365 Portraits of Strangers Day 289 - "Michael the Carpenter" Today while driving up to Carlinn's mom's place for dinner, I saw a few builders finishing up their work for the day and decided to stop to go have a chat. The first two guys I was talking to weren't so keen on having their photos taken, but then 2 guys came over, one of them being Michael here. He has been working as a carpenter for the last 14 years. He loves working with his hands so when he finished school, this was something he wanted to do. He was such a friendly guy with a warm smile. I hope he puts a smile on every persons face that sees his photo!
"People confuse the source of their happiness. They become temporarily happy when they get a new car, or a new house, or a new marriage. And they think that they are suddenly happy because of this new thing in their life. In reality, they are happy because for a brief moment, they are without desire. But then soon another desire comes along. And the search continues."
365 Portraits of Strangers Day 194 - "Kavaya the Painter" Today I met Kavaya on Kloof Street while he was fixing up a few cracks on a wall before he painted it. He has been doing this since the 80's and it pays his bills and puts food on the table for his family and for that he is grateful. We didn't chat for long, but he was really happy when I showed him his photograph.
"What's your greatest struggle as a teacher?"
"I worry a lot about the kids."
"Not all the kids. Just the ones that aren't on the 'college track.' Many of them just don't have a culture of expectation at home, and it's hard work to lift yourself out of an underprivileged situation. I actually just finished going to a trombone recital for a former student of mine. I used to coach him in hockey on weekends. He'd practice with me from 4 AM to 6 AM. Then he'd go practice trombone from 8 to 10. He did all this just so he could get into a good high school. That's what it takes, really. Hard to do without a culture of expectation."
365 Portraits of Strangers Day 209 - "Sive from Queenstown" On Sunday I met Sive walking down Kloof Street with her friend Palisa. They were both coming from a gig Palisa helped organise, but Sive was there to enjoy the party. She is from Queenstown originally, but now lives in Khayelitsha. When she's not partying or hanging with her friends, she loves to read and cook. I asked her what her favourite dish to cook is, and it was the Sunday lunch! I walked away smiling, but also very hungry. Good to meet you Sive.
"Saddest moment? How am I supposed to choose between losing my parents and seeing my friends die in Vietnam? I don't categorize those things. Listen, a person is like a rubber band ball. We've all got a lot of bad rubber bands, and a lot of good rubber bands, and they're all wrapped up together. And you've got to have both types of bands or your rubber band ball ain't gonna bounce. And no use trying to untangle them. You know what I'm saying?"
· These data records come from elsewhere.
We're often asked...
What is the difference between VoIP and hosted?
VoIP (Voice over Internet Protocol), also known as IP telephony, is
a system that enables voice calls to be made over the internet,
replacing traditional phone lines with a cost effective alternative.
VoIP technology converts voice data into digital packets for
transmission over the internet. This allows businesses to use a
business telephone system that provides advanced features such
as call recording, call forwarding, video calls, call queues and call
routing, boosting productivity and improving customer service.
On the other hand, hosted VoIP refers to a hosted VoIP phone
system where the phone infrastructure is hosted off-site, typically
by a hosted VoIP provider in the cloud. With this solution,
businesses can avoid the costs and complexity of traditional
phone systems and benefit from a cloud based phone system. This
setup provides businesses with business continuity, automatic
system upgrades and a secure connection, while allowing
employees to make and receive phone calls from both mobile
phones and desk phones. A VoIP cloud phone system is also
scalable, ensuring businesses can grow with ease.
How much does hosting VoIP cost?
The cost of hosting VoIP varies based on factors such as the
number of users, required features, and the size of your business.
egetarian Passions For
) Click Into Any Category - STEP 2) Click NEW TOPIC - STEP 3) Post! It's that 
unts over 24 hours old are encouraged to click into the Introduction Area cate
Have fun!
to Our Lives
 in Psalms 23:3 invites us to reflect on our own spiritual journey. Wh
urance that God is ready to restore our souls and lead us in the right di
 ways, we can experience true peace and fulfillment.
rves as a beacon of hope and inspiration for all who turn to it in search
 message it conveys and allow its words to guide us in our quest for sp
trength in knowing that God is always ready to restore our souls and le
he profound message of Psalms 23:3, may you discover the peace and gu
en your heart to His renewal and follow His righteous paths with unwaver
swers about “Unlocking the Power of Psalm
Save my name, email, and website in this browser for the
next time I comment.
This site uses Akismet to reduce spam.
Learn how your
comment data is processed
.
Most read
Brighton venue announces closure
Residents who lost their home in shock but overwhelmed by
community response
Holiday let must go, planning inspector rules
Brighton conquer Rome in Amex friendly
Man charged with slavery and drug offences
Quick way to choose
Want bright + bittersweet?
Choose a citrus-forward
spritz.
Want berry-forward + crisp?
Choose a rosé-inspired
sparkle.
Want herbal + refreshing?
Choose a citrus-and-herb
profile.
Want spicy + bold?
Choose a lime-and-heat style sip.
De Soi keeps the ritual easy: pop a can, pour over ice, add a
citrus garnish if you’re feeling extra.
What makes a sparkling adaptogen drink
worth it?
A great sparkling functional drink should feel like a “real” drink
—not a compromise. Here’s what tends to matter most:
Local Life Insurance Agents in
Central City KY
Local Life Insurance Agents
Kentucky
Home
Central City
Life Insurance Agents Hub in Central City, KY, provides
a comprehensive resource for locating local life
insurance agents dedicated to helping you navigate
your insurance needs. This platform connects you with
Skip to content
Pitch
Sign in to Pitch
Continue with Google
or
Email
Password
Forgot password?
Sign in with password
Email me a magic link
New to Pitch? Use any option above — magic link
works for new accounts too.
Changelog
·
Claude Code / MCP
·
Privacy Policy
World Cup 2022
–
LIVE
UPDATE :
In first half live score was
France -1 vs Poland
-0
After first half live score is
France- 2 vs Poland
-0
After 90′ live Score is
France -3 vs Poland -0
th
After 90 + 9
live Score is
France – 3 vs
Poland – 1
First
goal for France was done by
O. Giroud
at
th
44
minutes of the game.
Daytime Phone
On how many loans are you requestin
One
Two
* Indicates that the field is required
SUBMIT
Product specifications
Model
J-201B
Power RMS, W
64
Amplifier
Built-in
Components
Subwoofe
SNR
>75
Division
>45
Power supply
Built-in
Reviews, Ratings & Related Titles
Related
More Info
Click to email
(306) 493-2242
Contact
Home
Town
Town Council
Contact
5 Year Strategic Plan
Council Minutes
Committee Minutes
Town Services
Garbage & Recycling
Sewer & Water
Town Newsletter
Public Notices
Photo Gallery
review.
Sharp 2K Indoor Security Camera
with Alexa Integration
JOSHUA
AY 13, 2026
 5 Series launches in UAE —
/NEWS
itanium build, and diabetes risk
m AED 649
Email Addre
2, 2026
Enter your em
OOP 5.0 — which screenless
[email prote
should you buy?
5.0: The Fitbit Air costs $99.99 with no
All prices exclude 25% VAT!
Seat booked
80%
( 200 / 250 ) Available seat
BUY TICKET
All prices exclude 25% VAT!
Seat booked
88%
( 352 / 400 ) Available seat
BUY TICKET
365 Portraits of Strangers Day 89 - "Charlie the working girl" Today I met Charlie. She is 22 years old, from Pretoria originally but has been living in Cape Town since she was 16. She is a prostitute and has been since she was 18 years old and she is addicted to drugs. She doesn't want to do anything else, even though she hates doing it. She uses the money to get high and told me she was high on heroine while I was talking to her. This entire story today and some of the other things she told me about her life made me realize how hard someone's life has to be in order to take a road Charlie has. I can only hope she will see the light before it's too late.